_Activity:_ Beginning at the top of the data below, restate every line word for word until the line containing "饮料，补充出汗流失的电解质。" has been included, and omit the pictures.

[Transcribed page contents]
━━━━
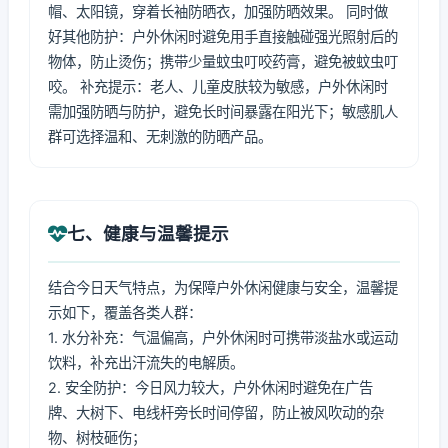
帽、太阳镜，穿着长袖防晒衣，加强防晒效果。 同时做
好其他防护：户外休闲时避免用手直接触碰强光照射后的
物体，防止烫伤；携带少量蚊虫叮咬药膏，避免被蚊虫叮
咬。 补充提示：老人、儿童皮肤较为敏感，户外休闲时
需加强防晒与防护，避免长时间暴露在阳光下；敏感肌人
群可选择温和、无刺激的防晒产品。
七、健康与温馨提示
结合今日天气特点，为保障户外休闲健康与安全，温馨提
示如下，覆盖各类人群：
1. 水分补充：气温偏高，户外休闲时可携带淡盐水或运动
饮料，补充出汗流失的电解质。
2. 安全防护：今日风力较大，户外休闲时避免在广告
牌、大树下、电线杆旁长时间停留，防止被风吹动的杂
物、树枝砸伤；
━━━━
_Task result:_
帽、太阳镜，穿着长袖防晒衣，加强防晒效果。 同时做
好其他防护：户外休闲时避免用手直接触碰强光照射后的
物体，防止烫伤；携带少量蚊虫叮咬药膏，避免被蚊虫叮
咬。 补充提示：老人、儿童皮肤较为敏感，户外休闲时
需加强防晒与防护，避免长时间暴露在阳光下；敏感肌人
群可选择温和、无刺激的防晒产品。
七、健康与温馨提示
结合今日天气特点，为保障户外休闲健康与安全，温馨提
示如下，覆盖各类人群：
1. 水分补充：气温偏高，户外休闲时可携带淡盐水或运动
饮料，补充出汗流失的电解质。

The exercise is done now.